→ **DATASET EXTRACT**:
*** Begin section ***

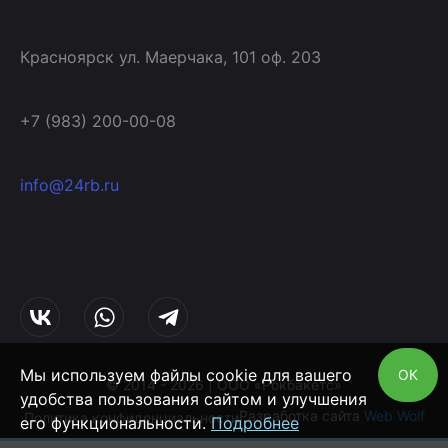
Красноярск ул. Маерчака, 101 оф. 203
+7 (983) 200-00-08
info@24rb.ru
Мы используем файлы cookie для вашего
ОК
© 2014 - 2026 | ООО «Рокбакетс»
удобства пользования сайтом и улучшения
Разработка сайта
Web Wolf
Политика конфиденциальности
его функциональности.
Подробнее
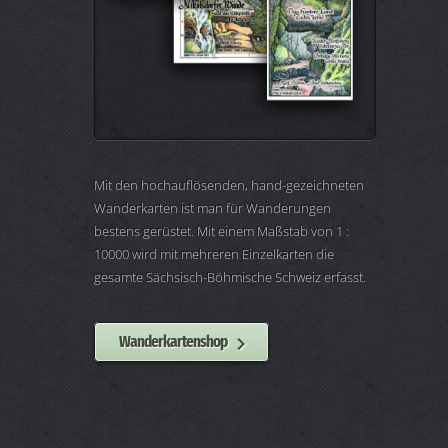
Mit den hochauflösenden, hand-gezeichneten
Wanderkarten ist man für Wanderungen
bestens gerüstet. Mit einem Maßstab von 1 :
10000 wird mit mehreren Einzelkarten die
gesamte Sächsisch-Böhmische Schweiz erfasst.
Wanderkartenshop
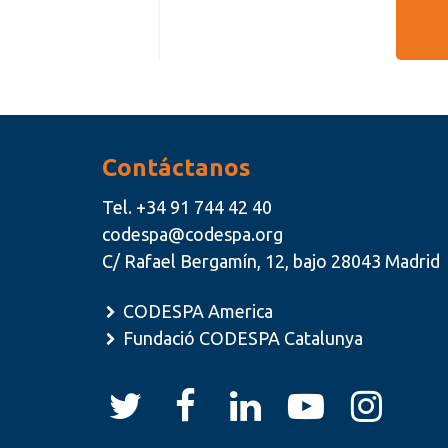
Contáctanos
Tel.
+34 91 744 42 40
codespa@codespa.org
C/ Rafael Bergamín, 12, bajo 28043 Madrid
CODESPA America
Fundació CODESPA Catalunya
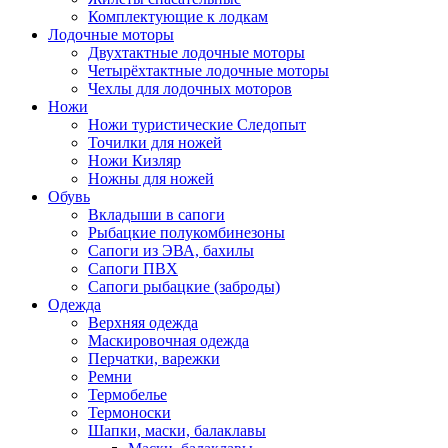
Комплектующие к лодкам
Лодочные моторы
Двухтактные лодочные моторы
Четырёхтактные лодочные моторы
Чехлы для лодочных моторов
Ножи
Ножи туристические Следопыт
Точилки для ножей
Ножи Кизляр
Ножны для ножей
Обувь
Вкладыши в сапоги
Рыбацкие полукомбинезоны
Сапоги из ЭВА, бахилы
Сапоги ПВХ
Сапоги рыбацкие (заброды)
Одежда
Верхняя одежда
Маскировочная одежда
Перчатки, варежки
Ремни
Термобелье
Термоноски
Шапки, маски, балаклавы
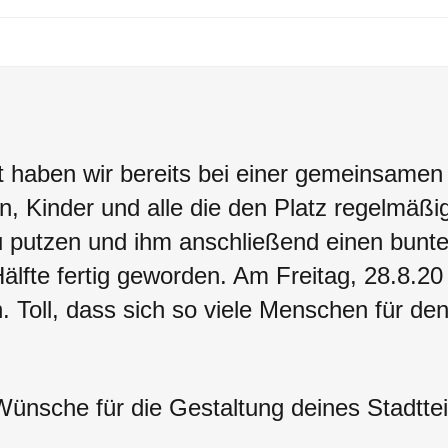
 haben wir bereits bei einer gemeinsamen
rn, Kinder und alle die den Platz regelmäßig
zu putzen und ihm anschließend einen bunte
Hälfte fertig geworden. Am Freitag, 28.8.20
. Toll, dass sich so viele Menschen für de
Wünsche für die Gestaltung deines Stadttei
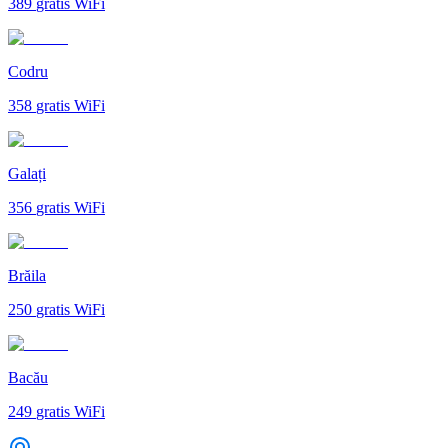
389
gratis WiFi
Codru
358
gratis WiFi
Galați
356
gratis WiFi
Brăila
250
gratis WiFi
Bacău
249
gratis WiFi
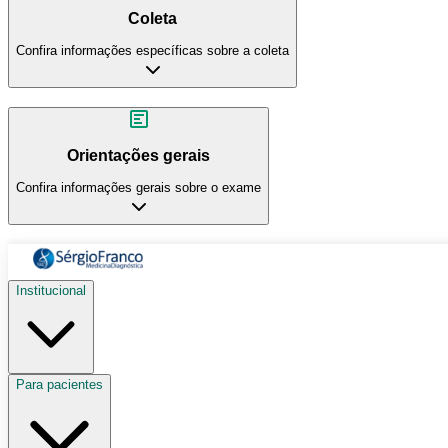
Coleta
Confira informações específicas sobre a coleta
Orientações gerais
Confira informações gerais sobre o exame
Institucional
Para pacientes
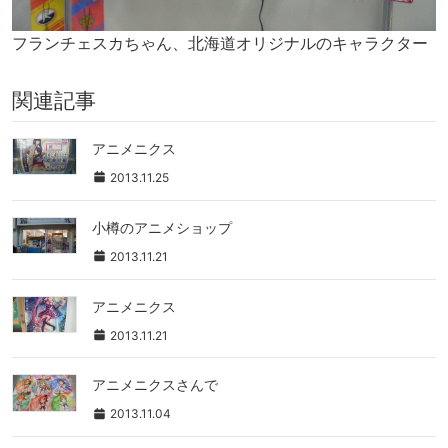
フランチェスカちゃん、北海道オリジナルのキャラクター
関連記事
アニメニクス
2013.11.25
小樽のアニメショップ
2013.11.21
アニメニクス
2013.11.21
アニメニクスさんで
2013.11.04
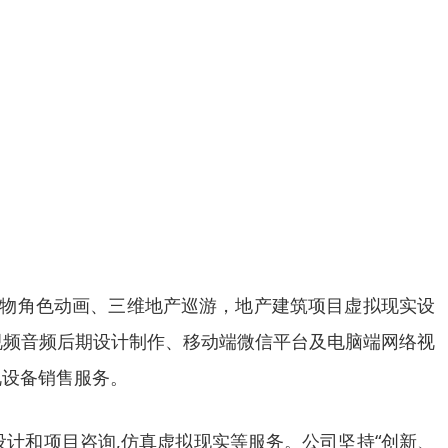
人物角色动画、三维地产巡游，地产建筑项目虚拟现实设
视频音频后期设计制作、移动端微信平台及电脑端网络视
视设备销售服务。
设计和项目咨询,仿真虚拟现实等服务。公司坚持“创新、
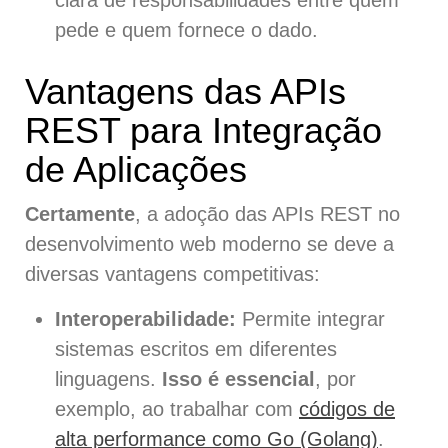
clara de responsabilidades entre quem
pede e quem fornece o dado.
Vantagens das APIs
REST para Integração
de Aplicações
Certamente
, a adoção das APIs REST no
desenvolvimento web moderno se deve a
diversas vantagens competitivas:
Interoperabilidade:
Permite integrar
sistemas escritos em diferentes
linguagens.
Isso é essencial
, por
exemplo, ao trabalhar com
códigos de
alta performance como Go (Golang)
.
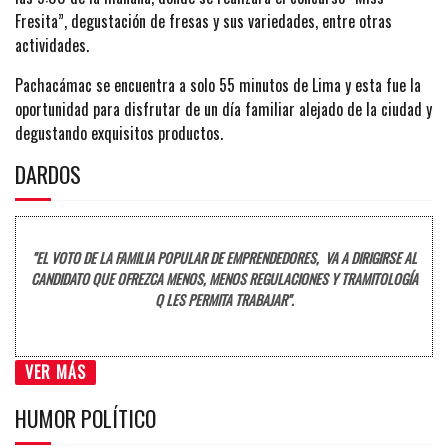
Fresita”, degustación de fresas y sus variedades, entre otras
actividades.
Pachacámac se encuentra a solo 55 minutos de Lima y esta fue la
oportunidad para disfrutar de un día familiar alejado de la ciudad y
degustando exquisitos productos.
DARDOS
"EL VOTO DE LA FAMILIA POPULAR DE EMPRENDEDORES, VA A DIRIGIRSE AL
CANDIDATO QUE OFREZCA MENOS, MENOS REGULACIONES Y TRAMITOLOGÍA
Q LES PERMITA TRABAJAR".
VER MÁS
HUMOR POLÍTICO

*** End section ***

→ **ASSIGNED TASK**: Search the entries for the string "gerais" and collect each line that has it.

→ **ANSWER SECTION**:
Orientações gerais
Confira informações gerais sobre o exame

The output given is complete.